1. Buffering/Loading. Every internet streaming experience will doubtless be interrupted at some point by buffering/loading. This is unacceptable. We can do everything on the internet—order pizza, buy clothes, adopt puppies, do taxes, talk to people in Lithuania—but we can’t watch Puffball: The Devil’s Eyeball without interruption.
2. Boatneck tops. Are you serious? Who in their right mind would wear a boatneck? I’ve never wanted my clavicle to be a focal point. People who are actually on boats don’t even wear boatneck tops. They wear coats and stuff.
3. Marzipan. It’s disgusting. I can appreciate the shapes it’s sometimes molded into, but that’s as far as it goes. Someone once told me that right before you die, everything smells like almonds. It probably isn’t true and that person sounds like an idiot, but it brings me to this conclusion: Marzipan is made from almonds, almonds smell like death, and, therefore, marzipan smells like death. Fruit-shaped death.

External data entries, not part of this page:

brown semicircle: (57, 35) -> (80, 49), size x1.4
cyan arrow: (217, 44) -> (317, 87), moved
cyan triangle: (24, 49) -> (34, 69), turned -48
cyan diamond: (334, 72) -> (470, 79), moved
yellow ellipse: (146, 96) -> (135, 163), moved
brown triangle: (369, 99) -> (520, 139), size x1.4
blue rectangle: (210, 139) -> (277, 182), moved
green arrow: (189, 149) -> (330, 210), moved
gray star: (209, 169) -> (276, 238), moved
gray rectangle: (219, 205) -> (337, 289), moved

4. “Hilarious” tip jars. Stop it. I was going to tip you anyway but since your tip jar is “hilarious,” it makes the whole thing much more difficult than it has to be. I’ve got news for you: God does not save a kitten every time I tip, and how dare you prey on my weaknesses like that. Here’s a dollar.
5. Nazis. Hate them.
6. Bicycle people. I can’t even deal with bicycle people. Don’t be in my lane. Be in the designated bicycle lane or on the sidewalk. Also, wear some sort of head protection. What do you think cars are made out of? Marshmallows?

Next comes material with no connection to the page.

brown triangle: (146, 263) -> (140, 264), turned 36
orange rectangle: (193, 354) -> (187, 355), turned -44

7. “On accident.” It is not “on accident.” It is “by accident.” Example: “Your Honor, my prosthetic leg flew into his face by accident.”
8. Your/You’re, Too/To, and They’re/Their/There. Not to sound like some kind of asshole all over this list, but it just gets my goat when people confuse these.
9. Surprise full-body scans. “Step over here, please.” “Okay.” “Put your hands up like this.” “Okay… wait, why do I haaaaagghhhh! Damn you!” I’ve been tricked into airport full-body scans one time too many. Most recently, I stepped out of the machine and the security guy smiled at me and said, “Nice.”
10. The “Keep Calm and Carry On” signs. Don’t tell me how to live my life. Maybe I want to “Go Apeshit and Give Up.” It’s none of anyone’s damn business. These signs were originally meant to raise morale among the British public during World War II. Now they’re on mugs and the dorm walls of people I don’t like very much.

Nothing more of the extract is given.